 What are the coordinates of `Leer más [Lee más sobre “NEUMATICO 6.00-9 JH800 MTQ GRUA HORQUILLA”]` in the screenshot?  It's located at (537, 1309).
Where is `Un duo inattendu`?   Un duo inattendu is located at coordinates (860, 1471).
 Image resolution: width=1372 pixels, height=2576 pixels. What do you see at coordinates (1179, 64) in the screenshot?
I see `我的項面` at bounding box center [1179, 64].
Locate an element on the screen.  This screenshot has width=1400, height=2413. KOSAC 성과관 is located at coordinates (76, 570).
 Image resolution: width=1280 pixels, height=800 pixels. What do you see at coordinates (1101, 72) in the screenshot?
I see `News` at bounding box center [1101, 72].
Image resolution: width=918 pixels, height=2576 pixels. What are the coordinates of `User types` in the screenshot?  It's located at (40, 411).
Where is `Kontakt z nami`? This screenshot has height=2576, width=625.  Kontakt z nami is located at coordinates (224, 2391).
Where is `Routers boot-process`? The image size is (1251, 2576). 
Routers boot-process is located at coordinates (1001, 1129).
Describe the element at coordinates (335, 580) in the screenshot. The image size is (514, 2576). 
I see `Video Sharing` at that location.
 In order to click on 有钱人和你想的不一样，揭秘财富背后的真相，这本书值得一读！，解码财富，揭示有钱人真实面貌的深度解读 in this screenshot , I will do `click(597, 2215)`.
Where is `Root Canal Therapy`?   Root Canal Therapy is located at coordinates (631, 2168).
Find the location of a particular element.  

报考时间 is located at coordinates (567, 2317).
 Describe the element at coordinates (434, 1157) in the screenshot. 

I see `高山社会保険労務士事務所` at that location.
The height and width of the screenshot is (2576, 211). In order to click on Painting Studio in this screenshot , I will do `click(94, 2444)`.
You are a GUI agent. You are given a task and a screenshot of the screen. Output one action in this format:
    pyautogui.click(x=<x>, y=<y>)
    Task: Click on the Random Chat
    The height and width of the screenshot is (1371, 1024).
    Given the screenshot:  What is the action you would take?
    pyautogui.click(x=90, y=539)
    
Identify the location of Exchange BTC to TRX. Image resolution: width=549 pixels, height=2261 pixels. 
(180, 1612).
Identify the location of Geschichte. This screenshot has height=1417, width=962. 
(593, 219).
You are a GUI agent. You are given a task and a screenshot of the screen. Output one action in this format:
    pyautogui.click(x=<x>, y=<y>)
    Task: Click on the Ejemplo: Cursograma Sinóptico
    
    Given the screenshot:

|---|

__Exercise goal__
The required output is the line holding "Describe the element at coordinates (434, 1157)" plus every line after it in the data, reproduced exactly.

__Task answer__
 Describe the element at coordinates (434, 1157) in the screenshot. 

I see `高山社会保険労務士事務所` at that location.
The height and width of the screenshot is (2576, 211). In order to click on Painting Studio in this screenshot , I will do `click(94, 2444)`.
You are a GUI agent. You are given a task and a screenshot of the screen. Output one action in this format:
    pyautogui.click(x=<x>, y=<y>)
    Task: Click on the Random Chat
    The height and width of the screenshot is (1371, 1024).
    Given the screenshot:  What is the action you would take?
    pyautogui.click(x=90, y=539)
    
Identify the location of Exchange BTC to TRX. Image resolution: width=549 pixels, height=2261 pixels. 
(180, 1612).
Identify the location of Geschichte. This screenshot has height=1417, width=962. 
(593, 219).
You are a GUI agent. You are given a task and a screenshot of the screen. Output one action in this format:
    pyautogui.click(x=<x>, y=<y>)
    Task: Click on the Ejemplo: Cursograma Sinóptico
    
    Given the screenshot:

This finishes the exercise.